We are given the under-determined system above and told to solve it using the pseudo inverse of $A$, denoted as $A^{\dagger}$. We can do this by getting the usual $U, V^{T},$ and $\Sigma$ via standard SVD of $A$. We then take the pseudo inverse of $\Sigma$, defined as the transpose of $\Sigma$ with the non-zero diagonal elements of $\Sigma$ replaced by their inverse, to obtain $\Sigma^{\dagger}$. Then, we finally obtain $A^{\dagger}=V \Sigma^{\dagger} U^T$. Doing this below...

In [112]:
# Get the SVD of A
U, Sigma, V_t = np.linalg.svd(A, full_matrices=True)

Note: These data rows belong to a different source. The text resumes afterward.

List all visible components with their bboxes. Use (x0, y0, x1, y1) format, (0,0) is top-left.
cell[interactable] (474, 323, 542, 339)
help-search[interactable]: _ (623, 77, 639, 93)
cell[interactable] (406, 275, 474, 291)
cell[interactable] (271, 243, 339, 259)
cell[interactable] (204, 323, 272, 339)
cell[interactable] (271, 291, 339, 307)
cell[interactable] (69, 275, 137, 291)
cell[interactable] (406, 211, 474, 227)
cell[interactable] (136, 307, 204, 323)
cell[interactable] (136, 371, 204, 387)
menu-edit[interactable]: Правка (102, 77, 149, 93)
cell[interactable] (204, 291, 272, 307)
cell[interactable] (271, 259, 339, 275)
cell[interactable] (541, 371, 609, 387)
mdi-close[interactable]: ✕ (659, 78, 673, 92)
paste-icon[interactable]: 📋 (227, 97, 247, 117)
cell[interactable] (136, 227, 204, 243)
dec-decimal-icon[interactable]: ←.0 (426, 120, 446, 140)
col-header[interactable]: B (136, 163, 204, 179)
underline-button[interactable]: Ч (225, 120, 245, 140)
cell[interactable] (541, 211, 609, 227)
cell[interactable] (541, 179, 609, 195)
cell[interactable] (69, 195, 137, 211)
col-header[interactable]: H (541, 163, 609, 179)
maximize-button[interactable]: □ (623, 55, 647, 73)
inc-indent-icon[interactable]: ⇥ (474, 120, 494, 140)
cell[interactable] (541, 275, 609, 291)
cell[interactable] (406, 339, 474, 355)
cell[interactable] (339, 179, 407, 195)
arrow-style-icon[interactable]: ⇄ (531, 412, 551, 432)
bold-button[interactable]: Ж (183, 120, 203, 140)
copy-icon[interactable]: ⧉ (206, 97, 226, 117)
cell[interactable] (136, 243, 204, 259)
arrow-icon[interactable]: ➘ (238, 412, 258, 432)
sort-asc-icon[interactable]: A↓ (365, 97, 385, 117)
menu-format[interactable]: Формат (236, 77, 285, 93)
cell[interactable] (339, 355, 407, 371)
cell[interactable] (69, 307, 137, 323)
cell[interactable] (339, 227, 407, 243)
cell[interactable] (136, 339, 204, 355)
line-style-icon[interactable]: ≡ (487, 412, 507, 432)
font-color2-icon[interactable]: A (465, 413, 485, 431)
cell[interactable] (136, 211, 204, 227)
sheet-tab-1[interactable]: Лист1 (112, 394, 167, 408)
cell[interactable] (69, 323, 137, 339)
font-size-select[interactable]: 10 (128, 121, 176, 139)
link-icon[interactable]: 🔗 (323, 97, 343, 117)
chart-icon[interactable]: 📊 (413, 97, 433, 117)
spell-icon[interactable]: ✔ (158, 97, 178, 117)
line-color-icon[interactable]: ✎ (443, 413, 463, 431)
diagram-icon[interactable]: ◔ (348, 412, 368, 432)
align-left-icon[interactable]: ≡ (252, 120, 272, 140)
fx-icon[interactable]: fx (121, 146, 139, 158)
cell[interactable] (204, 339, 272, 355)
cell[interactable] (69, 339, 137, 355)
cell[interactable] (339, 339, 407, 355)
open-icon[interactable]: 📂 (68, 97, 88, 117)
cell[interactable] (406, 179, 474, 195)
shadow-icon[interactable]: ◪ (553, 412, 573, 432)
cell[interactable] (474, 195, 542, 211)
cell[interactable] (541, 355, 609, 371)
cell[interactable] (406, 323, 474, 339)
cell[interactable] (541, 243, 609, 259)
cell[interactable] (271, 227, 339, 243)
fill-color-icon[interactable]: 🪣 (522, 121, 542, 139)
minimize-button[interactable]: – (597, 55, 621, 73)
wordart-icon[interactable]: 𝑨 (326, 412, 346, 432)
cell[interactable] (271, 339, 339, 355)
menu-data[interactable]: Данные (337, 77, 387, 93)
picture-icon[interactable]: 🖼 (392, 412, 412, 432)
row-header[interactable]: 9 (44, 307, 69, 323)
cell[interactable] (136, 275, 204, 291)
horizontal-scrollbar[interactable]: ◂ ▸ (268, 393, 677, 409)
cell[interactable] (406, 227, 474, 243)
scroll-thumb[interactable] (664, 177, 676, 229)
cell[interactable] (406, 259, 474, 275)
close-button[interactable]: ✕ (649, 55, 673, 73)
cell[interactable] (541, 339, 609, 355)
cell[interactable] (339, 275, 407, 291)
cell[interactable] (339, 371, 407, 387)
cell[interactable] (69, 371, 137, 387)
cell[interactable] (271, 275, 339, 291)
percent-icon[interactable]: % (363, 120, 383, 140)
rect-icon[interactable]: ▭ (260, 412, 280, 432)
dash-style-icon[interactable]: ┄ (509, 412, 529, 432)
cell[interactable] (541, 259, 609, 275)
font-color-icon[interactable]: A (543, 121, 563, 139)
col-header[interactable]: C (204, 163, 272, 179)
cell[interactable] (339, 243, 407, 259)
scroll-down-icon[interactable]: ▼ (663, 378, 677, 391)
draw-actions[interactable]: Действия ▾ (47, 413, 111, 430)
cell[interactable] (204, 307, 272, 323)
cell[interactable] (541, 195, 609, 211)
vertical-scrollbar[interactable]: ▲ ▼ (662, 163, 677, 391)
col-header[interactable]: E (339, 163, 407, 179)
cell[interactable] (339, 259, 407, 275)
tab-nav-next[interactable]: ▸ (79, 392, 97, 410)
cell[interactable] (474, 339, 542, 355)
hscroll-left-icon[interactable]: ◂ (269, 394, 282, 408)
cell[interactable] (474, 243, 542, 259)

# Make the Sigma array from the list of singular values
Sigma_diag = np.diag(Sigma)
Sigma_mat = np.zeros(A.shape)
Sigma_mat[:Sigma_diag.shape[0],:Sigma_diag.shape[1]] = Sigma_diag

# Calculate the pseudo inverse of Sigma_mat
Sigma_mat_pinv = np.copy(Sigma_mat)
Sigma_mat_pinv[Sigma_mat_pinv != 0] = 1/Sigma_mat_pinv[Sigma_mat_pinv != 0]
Sigma_mat_pinv = Sigma_mat_pinv.T

# Calculate the pseudo inverse of A using the formula above
A_pinv = V_t.T@Sigma_mat_pinv@U.T

print("Pseudo Inverse of A:\n", A_pinv)

Pseudo Inverse of A:
 [[-0.44382247  0.99560176]
 [ 0.83566573  1.2335066 ]
 [-0.15593762 -0.32586965]]


Now that we have $A^{\dagger}$, we can use it to find $x_1$ by calculating $x_1 = A^{\dagger}\vec{b}$. Doing this below and comparing to two different ways of sovling this problem with python...

In [125]:
# Calculate the equation above
x_1 = A_pinv@b

# Solve using two other python functions
x_2 = scipy.linalg.pinv(A)@b
x_3 = np.linalg.lstsq(A,b,rcond=None)[0]

print("My solution: \n", x_1)
print("\nSolution using scipy.linalg.pinv: \n", x_2)
print("\nSolution using np.linalg.lstsq: \n", x_3)

My solution: 
 [ 0.53018792  1.48820472 -0.3542583 ]

Solution using scipy.linalg.pinv: 
 [ 0.53018792  1.48820472 -0.3542583 ]

Solution using np.linalg.lstsq: 
 [ 0.53018792  1.48820472 -0.3542583 ]


As you can see, my answer is the same as using scipy.linalg.pinv or np.linalg.lstsq. scipy.linalg.pinv is just the scipy function for calculating the pseudo inverse, and np.linalg.lstsq is the numpy function for finding the least squares solution to a system of linear equation.